Christmas Streak 42/88: A Weird Function

$\begin{aligned} f(x) & = \sum_{k=1}^\infty (-1)^{k-1}\left(\frac {x^{2k-1}\sin x}{(2k-1)!} - \frac {x^{2k}\cos x}{(2k)!}\right) \\ & = \sum_{k=1}^\infty \frac{x^k\color{#3D99F6}\cos \left(\frac {k\pi}2 - x \right)}{k!} & \small \color{#3D99F6} \text{By Euler's formula: }e^{i\theta} = \cos \theta + i\sin \theta \\ & = \sum_{k=1}^\infty \frac{x^k\color{#3D99F6}\Re \left(e^{i\left(\frac {k\pi}2 - x\right)}\right)}{k!} & \small \color{#3D99F6} \text{where } \Re(z) \text{ is the real part of }z. \\ & = \Re \left(\frac 1{e^{ix}}\sum_{k=1}^\infty \frac{\left(xe^{\frac {i\pi} 2}\right)^k}{k!} \right) \\ & = \Re \left(\frac 1{e^{ix}}\sum_{k=1}^\infty \frac{\left(ix\right)^k}{k!} \right) \\ & = \Re \left(\frac 1{e^{ix}} \left(e^{ix}-1\right) \right) & \small \color{#3D99F6} \text{Multiply up and down by }e^{-ix} \\ & = \Re \left(1-e^{-ix} \right) \\ & = \Re \left(1-\cos x + i\sin x \right) \\ & = 1-\cos x \end{aligned}$

Therefore,

$\begin{aligned} I & = \int_0^1 f(x)^2 dx = \int_0^1 (1-\cos x)^2 dx = \int_0^1 (1-2\cos x + \cos^2 x) \ dx \\ & = x - 2\sin x + \frac x2 + \frac {\sin 2x}4 \bigg|_0^1 = \frac 32 - 2\sin 1 + \frac {\sin 2}4 \approx 0.044382387 \end{aligned}$

$\implies \lfloor 10000I\rfloor = \boxed{443}$

First, notice that $f(0)=0.$

Use integration by parts for infinite times.
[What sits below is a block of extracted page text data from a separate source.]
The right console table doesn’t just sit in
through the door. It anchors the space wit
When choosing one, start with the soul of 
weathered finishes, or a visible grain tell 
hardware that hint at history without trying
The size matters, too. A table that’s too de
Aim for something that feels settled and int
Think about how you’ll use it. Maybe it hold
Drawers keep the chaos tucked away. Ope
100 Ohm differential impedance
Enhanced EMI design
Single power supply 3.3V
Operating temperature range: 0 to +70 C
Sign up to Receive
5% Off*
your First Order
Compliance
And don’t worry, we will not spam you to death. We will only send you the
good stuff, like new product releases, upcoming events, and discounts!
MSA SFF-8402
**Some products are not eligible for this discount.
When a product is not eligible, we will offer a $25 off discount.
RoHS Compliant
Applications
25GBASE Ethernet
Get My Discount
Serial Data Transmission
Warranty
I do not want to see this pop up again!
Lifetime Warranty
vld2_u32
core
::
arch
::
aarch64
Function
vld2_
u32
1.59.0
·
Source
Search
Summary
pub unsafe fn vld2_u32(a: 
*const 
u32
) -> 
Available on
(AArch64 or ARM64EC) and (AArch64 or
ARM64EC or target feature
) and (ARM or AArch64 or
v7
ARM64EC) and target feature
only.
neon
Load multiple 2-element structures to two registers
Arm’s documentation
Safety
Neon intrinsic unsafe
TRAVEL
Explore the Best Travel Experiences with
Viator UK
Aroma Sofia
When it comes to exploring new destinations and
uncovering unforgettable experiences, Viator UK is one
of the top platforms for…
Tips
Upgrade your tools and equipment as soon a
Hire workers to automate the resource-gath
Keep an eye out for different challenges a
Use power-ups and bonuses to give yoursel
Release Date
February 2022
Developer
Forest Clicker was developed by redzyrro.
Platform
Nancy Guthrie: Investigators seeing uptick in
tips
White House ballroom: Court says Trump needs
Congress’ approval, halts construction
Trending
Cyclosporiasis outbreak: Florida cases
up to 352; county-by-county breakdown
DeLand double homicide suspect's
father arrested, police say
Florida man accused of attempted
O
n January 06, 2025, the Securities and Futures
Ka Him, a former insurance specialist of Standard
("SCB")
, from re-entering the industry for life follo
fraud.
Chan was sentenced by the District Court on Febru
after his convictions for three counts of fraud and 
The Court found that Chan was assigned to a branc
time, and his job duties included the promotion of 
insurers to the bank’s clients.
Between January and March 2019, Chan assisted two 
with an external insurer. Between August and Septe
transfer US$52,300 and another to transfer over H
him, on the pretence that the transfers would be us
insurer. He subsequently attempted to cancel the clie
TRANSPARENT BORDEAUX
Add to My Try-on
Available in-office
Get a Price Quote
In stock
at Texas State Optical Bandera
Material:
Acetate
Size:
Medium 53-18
$\begin{aligned}\int 1\cdot \sin x dx & = x\sin x - \int x(\cos x) dx \\ & = x\sin x - \frac{1}{2}x^2\cos x - \int \frac{1}{2}x^2\sin x dx \\ & = x\sin x - \frac{1}{2}x^2\cos x - \frac{1}{3!}x^3\sin x + \int \frac{1}{3!}x^2(\cos x) dx \\ & = x\sin x - \frac{1}{2!}x^2\cos x - \frac{1}{3!}x^3\sin x + \frac{1}{4!}x^4\cos x + \int \frac{1}{4!}x^4\sin x dx \\ & = \frac{1}{1!}x\sin x - \frac{1}{2!}x^2\cos x - \frac{1}{3!}x^3\sin x + \frac{1}{4!}x^4\cos x +\frac{1}{5!}x^5\sin x - \frac{1}{6!}x^6\cos x - \cdots \\ & = \sum_{n=1}^{\infty} \left\{(-1)^{n-1}\left(\frac{x^{2n-1}}{(2n-1)!}\cdot\sin x-\frac{x^{2n}}{(2n)!}\cdot\cos x\right)\right\} \\ & = f(x) \end{aligned}$

Therefore $f(x)=-\cos x + 1.~(\because f(0)=0)$

And so $\displaystyle \left\lfloor 10000\int_{0}^{1}f(x)^2dx\right\rfloor = \left\lfloor10000\cdot\dfrac{1}{4}(6-8\sin(1)+\sin(2))\right\rfloor = \boxed{443}.$

Just have to know the following identity:

$sinx = x - \frac{x^3}{3!} + \frac{x^5}{5!} - \frac{x^7}{7!} + ...$ and $cosx = 1 - \frac{x^2}{2!} + \frac{x^4}{4!} - \frac{x^6}{6!} + ...$

Then expand the sum carefully, you'll get:

$f(x) = sinx(sinx) + cosx(cosx-1) = 1-cosx$

Then do the integration, easily to get

$10000 \int_0^1 (1-cosx) dx = 443.8238709...$

Get the floor function, the answer is $\boxed{443}$ .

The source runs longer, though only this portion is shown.